A Embaixada dos Estados Unidos em Lima afirmou nesta terça-feira (22) que o governo americano “foi além” para atender às demandas do Peru no processo de aquisição de novos caças, em meio à crise política desencadeada pela tentativa de adiar a compra dos F-16.
Segundo o comunicado, o Peru já havia identificado, há mais de uma década, a necessidade de modernizar sua frota de aeronaves de combate.
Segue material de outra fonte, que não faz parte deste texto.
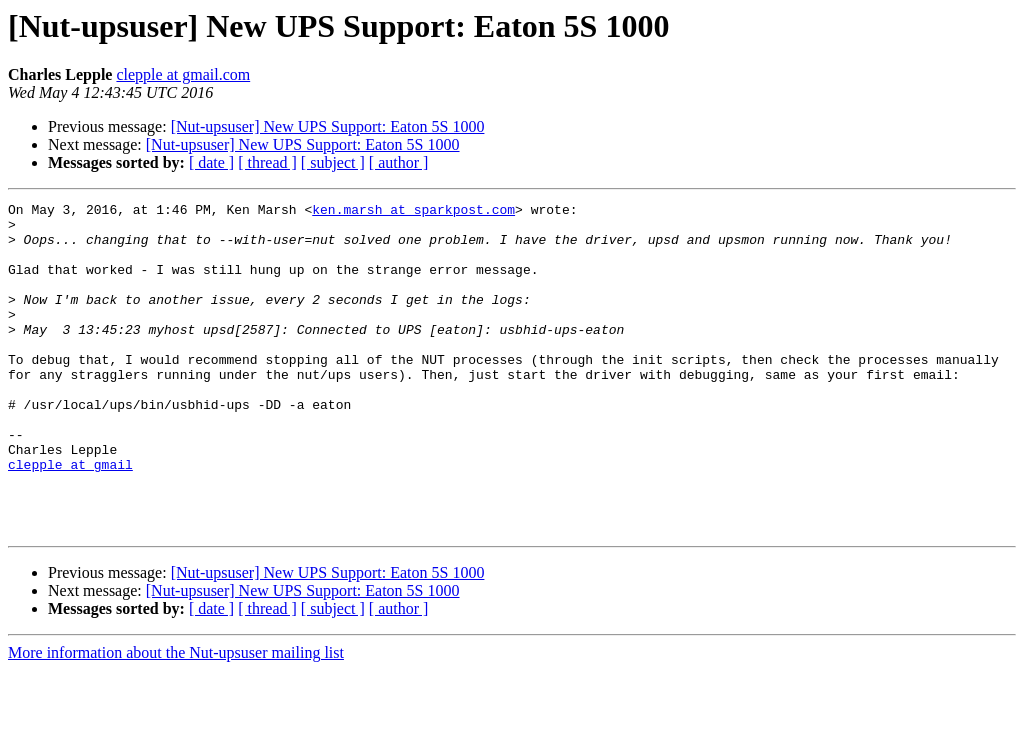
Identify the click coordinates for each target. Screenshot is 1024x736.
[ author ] (399, 162)
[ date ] (211, 162)
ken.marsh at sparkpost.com (413, 212)
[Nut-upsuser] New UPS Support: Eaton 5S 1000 (328, 126)
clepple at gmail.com (183, 74)
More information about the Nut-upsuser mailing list (176, 718)
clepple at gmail (70, 518)
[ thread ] (267, 162)
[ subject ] (333, 162)
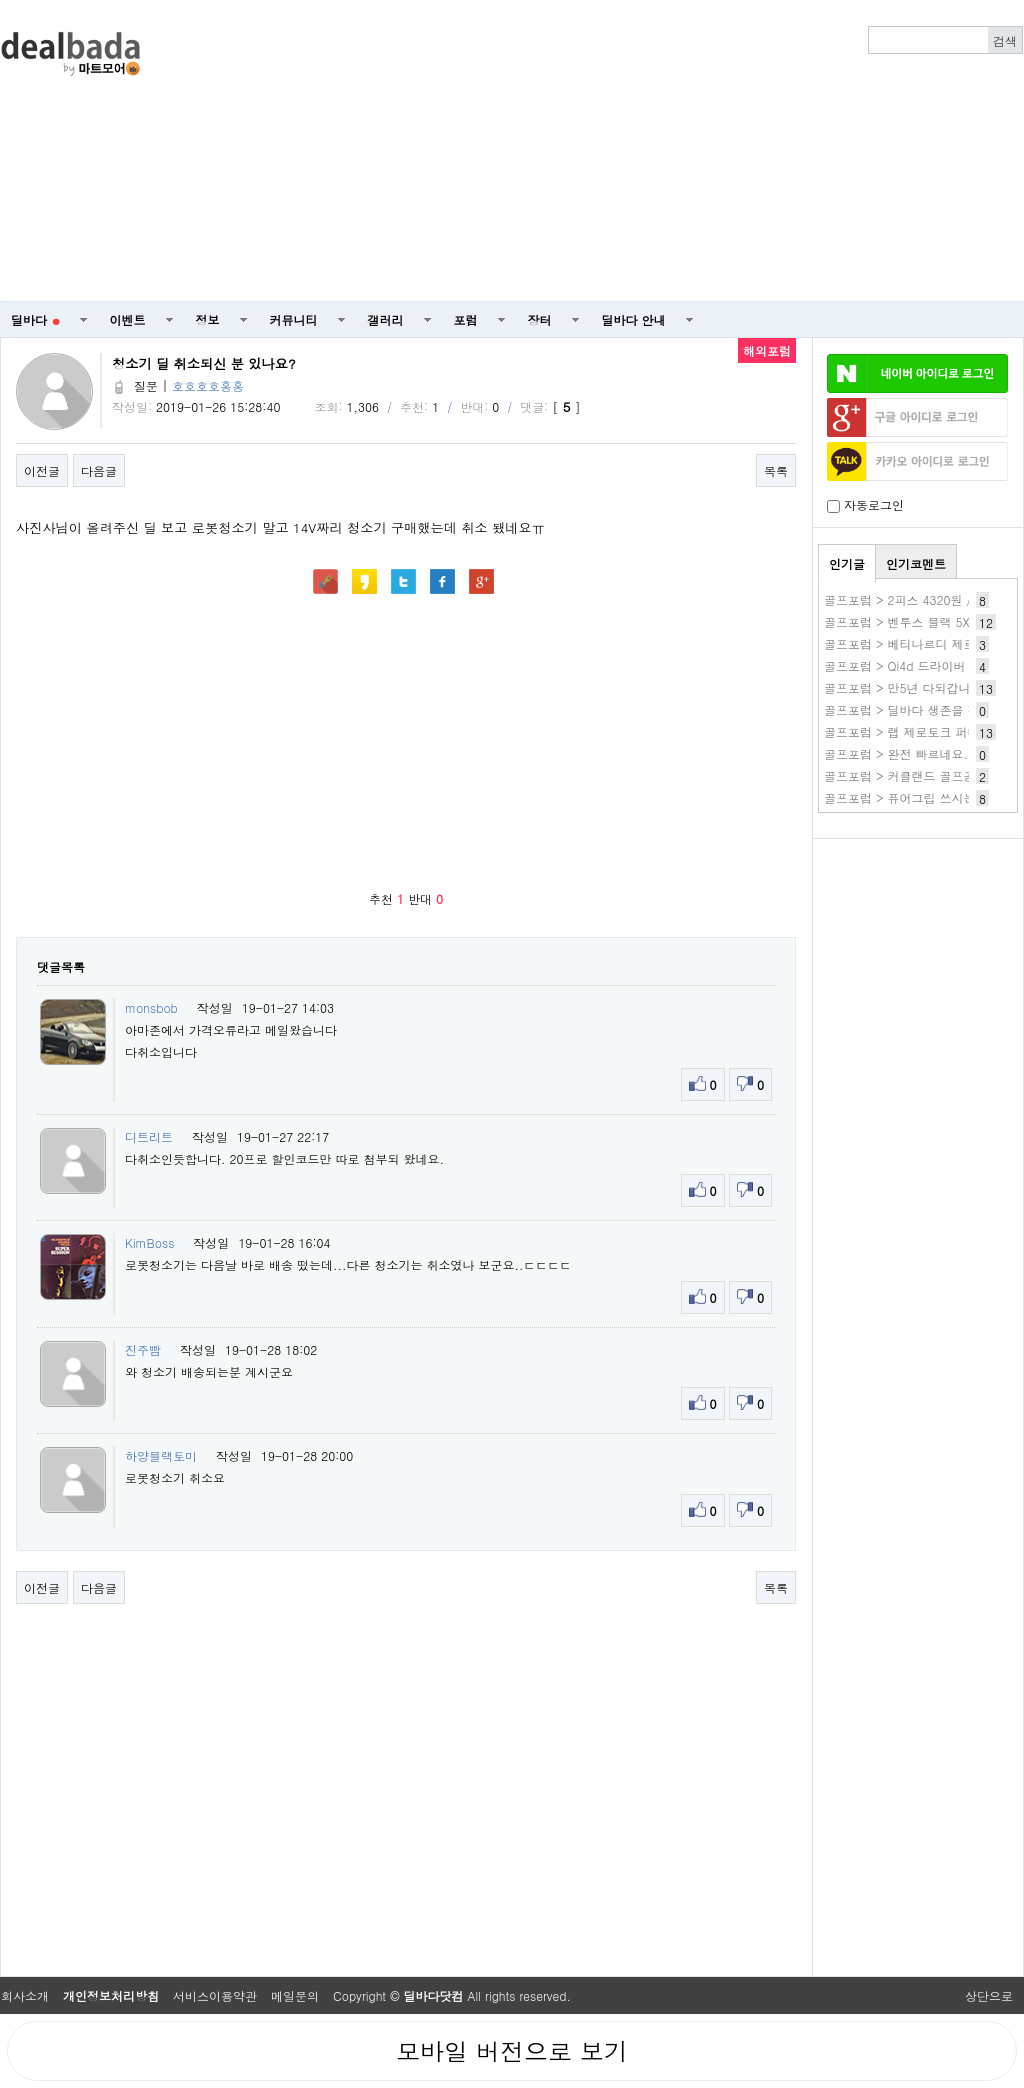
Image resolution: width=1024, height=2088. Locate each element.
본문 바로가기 (0, 0)
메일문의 (295, 1995)
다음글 (99, 470)
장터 (540, 319)
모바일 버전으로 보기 (512, 2051)
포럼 (466, 319)
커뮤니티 (294, 319)
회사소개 (25, 1995)
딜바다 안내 (634, 319)
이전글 (42, 470)
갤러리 (386, 319)
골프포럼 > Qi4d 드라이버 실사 (909, 665)
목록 (776, 470)
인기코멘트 (916, 563)
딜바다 (35, 319)
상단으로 (989, 1995)
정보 (208, 319)
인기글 (847, 563)
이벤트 (128, 319)
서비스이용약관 (215, 1995)
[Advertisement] (681, 151)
Em 2024, o país iniciou um processo competitivo de licitação, no qual os Estados Unidos participaram por meio da Lockheed Martin.
De acordo com a embaixada, a proposta apresentada incluiu o caça F-16C/D Block 70 (F-16V Viper), considerado a versão mais avançada já produzida do modelo, além de um pacote completo de treinamento e suporte técnico. O plano prevê capacitar profissionais peruanos para realizar manutenção, engenharia e sustentação das aeronaves ao longo de sua vida útil, garantindo autonomia operacional ao país.
O governo americano destacou que, ao longo de cerca de um ano e meio de negociações, manteve cooperação contínua com autoridades peruanas, mesmo diante de mudanças políticas e atrasos no cronograma. Ainda segundo o comunicado, a proposta foi estruturada para atender plenamente aos requisitos técnicos, financeiros e processuais estabelecidos por Lima.
A oferta também inclui investimentos no setor aeroespacial peruano, com geração de empregos e desenvolvimento industrial, como parte de um pacote mais amplo de cooperação bilateral.
A embaixada ressaltou que todo o processo seguiu rigorosamente as etapas definidas pelo governo peruano. Segundo o texto, a Lockheed Martin foi formalmente informada de sua seleção em 14 de abril, com assinatura técnica inicialmente prevista para o dia 17. No entanto, o adiamento foi comunicado por rádio nacional pelo presidente interino, antes de um novo acordo técnico ser efetivamente assinado em 20 de abril, com conhecimento das autoridades peruanas.
O posicionamento americano ocorre após declarações do presidente interino José María Balcázar, que defendeu o adiamento da compra para o próximo governo, o que provocou hoje a renúncia de ministros e reação do Congresso peruano.
No comunicado, os Estados Unidos alertam que eventuais atrasos podem elevar significativamente os custos do projeto. Segundo o governo americano, a produção de aeronaves como o F-16 envolve uma cadeia complexa de fornecedores e contratos com prazos limitados, o que impede a manutenção das condições comerciais por longos períodos.
“A oferta atual não será a mesma em algumas semanas ou meses”, diz o texto, ao destacar que o aumento de custos e o interesse de outros países podem alterar os termos disponíveis ao Peru.
O jornal Peru21 obteve com exclusividade o comprovante de transferência de US$ 462 milhões de dólares feito hoje através do SWIFT entre a conta do governo peruano no Banco de la Nación e outra conta de mesma titularidade, mas no Citibank de Nova York. Este montante foi transferido posteriormente para a Lockheed Martin, fabricante da aeronave:
🚨 Aviones de guerra: MEF pagó US$462 millones a Estados Unidos
— Perú21 (@peru21noticias) April 22, 2026
➡️ Documento al que accedió Perú21 confirma que primera transacción financiera por los caza F-16 se realizó esta tarde desde el Banco de la Nación.